オフィスワーカーへの植物の効果を研究している背景には、就職を機に自然豊かな環境から都市へと移住した際、自然を感じられる空間がないことで心が疲れてしまった自身の経験があるという。「人生のかなりの時間を過ごす場であり、多かれ少なかれ仕事のストレスがかかるオフィスに、私が心の底から好きな植物の力を届けられたらと考えています。工夫し始めている企業も増えているものの、まだまだ無機質でグレーの内装のところも多いオフィスは、植物の緑とその効果が実感されやすい環境ではないでしょうか」

建物の屋上で栽培されているローズマリー

植物に興味がない人にも効果あり! リアルオフィスで検証した植物の効果

環境が人に及ぼす影響を調べる研究では、実験室に模擬的な設備を置いて調査することも多い中、鎌田氏は企業のオフィスに研究用のスペースを設置して調査データを集めた。リアルな勤務環境での効果を調べられることから、実践に近い貴重な研究成果となっている。

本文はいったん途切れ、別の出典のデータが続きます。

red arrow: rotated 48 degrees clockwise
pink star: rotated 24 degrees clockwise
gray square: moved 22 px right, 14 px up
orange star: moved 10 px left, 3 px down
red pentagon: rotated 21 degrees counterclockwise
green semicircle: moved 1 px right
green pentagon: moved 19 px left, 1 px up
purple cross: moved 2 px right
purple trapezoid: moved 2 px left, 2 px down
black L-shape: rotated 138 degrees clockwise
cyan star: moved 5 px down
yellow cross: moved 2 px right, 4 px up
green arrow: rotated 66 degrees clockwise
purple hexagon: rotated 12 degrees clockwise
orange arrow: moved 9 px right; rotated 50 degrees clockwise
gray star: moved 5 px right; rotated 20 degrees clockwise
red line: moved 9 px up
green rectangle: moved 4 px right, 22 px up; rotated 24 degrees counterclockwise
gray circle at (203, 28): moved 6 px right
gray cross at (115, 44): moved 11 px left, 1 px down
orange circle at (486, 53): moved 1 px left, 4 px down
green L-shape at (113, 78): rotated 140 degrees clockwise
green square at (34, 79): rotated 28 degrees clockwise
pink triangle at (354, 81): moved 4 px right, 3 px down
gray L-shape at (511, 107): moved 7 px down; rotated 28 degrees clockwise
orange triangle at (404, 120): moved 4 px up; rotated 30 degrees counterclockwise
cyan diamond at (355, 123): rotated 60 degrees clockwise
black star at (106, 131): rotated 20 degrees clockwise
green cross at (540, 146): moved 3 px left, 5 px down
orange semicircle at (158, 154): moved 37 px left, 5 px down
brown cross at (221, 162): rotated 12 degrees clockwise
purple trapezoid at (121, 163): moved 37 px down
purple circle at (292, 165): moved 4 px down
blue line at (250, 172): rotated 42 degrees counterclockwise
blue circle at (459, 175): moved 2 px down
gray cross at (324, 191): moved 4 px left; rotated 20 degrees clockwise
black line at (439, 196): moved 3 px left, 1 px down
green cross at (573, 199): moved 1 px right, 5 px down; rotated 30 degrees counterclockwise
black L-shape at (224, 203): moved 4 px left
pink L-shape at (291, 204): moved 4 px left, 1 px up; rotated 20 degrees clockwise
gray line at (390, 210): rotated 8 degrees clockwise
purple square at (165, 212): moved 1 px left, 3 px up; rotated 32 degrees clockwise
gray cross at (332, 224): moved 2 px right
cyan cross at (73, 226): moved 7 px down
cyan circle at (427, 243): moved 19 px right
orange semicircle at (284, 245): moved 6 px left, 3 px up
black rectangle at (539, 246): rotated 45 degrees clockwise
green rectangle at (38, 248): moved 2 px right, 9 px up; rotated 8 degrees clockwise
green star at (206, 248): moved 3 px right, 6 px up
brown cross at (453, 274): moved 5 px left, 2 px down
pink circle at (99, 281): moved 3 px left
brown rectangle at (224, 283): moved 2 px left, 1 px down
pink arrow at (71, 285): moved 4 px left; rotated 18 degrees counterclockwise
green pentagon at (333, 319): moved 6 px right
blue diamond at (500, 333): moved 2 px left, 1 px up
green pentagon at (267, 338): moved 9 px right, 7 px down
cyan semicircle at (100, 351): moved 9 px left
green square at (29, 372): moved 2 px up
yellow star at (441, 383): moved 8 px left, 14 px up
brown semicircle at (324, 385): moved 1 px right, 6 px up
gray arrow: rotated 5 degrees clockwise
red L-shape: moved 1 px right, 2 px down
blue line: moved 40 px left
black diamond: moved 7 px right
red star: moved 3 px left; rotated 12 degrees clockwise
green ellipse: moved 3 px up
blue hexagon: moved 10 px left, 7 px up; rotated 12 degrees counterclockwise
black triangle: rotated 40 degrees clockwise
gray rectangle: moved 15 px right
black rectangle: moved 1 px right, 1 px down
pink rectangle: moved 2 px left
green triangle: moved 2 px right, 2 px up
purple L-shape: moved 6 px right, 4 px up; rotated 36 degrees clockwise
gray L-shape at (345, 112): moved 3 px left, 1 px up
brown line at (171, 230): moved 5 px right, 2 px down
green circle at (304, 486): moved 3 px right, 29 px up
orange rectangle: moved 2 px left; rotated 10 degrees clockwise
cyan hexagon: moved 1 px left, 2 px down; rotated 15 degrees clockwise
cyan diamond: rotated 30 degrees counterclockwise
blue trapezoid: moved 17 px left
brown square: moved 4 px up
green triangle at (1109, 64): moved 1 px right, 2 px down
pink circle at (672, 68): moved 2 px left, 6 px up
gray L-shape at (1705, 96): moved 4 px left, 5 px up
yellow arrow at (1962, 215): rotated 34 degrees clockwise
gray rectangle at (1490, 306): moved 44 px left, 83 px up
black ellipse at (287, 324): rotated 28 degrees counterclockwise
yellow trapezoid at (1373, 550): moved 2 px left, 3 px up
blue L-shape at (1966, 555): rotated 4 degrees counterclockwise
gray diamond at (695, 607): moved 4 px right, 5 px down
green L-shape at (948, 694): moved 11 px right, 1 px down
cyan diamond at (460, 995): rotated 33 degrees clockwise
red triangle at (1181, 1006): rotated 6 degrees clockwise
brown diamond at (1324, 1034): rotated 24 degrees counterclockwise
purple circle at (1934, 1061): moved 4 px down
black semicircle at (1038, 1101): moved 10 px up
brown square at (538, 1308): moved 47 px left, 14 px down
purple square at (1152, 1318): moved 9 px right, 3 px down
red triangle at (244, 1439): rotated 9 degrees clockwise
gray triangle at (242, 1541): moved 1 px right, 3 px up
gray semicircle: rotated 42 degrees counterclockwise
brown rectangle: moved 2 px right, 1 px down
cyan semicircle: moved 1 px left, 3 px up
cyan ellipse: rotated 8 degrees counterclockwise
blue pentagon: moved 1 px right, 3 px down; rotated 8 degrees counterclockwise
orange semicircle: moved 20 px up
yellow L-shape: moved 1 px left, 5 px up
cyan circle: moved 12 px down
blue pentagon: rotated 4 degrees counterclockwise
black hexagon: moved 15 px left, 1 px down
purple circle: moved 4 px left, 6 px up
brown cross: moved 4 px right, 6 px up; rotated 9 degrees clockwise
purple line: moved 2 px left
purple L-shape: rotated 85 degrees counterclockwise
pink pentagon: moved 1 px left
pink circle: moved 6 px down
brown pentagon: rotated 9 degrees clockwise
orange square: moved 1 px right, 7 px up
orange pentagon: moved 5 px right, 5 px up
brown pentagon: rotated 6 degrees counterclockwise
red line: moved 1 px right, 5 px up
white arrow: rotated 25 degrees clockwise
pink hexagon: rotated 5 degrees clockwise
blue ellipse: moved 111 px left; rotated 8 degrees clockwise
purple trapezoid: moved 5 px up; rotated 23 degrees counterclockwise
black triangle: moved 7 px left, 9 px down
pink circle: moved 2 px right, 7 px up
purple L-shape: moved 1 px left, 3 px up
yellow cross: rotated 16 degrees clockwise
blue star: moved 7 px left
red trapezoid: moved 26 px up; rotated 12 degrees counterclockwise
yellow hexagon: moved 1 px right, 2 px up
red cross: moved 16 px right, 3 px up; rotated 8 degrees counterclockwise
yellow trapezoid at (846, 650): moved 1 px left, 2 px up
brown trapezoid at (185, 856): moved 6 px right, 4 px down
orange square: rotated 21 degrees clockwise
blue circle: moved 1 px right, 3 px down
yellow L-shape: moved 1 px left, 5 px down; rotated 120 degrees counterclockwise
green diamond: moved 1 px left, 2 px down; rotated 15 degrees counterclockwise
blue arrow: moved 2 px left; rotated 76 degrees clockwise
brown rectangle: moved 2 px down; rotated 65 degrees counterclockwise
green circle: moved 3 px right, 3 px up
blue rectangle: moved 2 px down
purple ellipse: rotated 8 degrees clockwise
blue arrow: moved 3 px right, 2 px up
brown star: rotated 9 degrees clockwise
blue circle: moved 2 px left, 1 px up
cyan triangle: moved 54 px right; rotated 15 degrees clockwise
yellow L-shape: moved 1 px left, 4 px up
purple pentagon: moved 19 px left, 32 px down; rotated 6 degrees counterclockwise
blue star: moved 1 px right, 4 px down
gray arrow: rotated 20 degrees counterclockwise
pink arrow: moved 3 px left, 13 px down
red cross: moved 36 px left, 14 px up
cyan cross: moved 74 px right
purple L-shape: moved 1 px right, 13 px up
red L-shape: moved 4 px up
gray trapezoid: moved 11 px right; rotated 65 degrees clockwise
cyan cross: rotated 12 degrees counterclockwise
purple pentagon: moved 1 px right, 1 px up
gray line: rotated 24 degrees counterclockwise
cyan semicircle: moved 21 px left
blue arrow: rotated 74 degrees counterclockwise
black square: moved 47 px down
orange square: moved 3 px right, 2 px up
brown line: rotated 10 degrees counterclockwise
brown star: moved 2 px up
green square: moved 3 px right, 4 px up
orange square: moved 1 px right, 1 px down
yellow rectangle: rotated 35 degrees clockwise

ここでは、鎌田氏がそうした研究から見出した知見を2つ紹介したい。

1つは、休憩スペースの緑化による効果を調査したものだ*¹。近年では、リフレッシュしながらざっくばらんにコミュニケーションができるスペースを設ける企業も増えている。

鎌田氏は、休憩スペースでの休憩前後の感情状態や仕事への主観評価を心理テストを用いて測定し、植物を置く前後の期間でその変化量を比較した。その結果、植物設置期間のほうが、休憩前後での疲労感がより大きく低下し、さらに職場環境への満足度が高まっていることがわかったという。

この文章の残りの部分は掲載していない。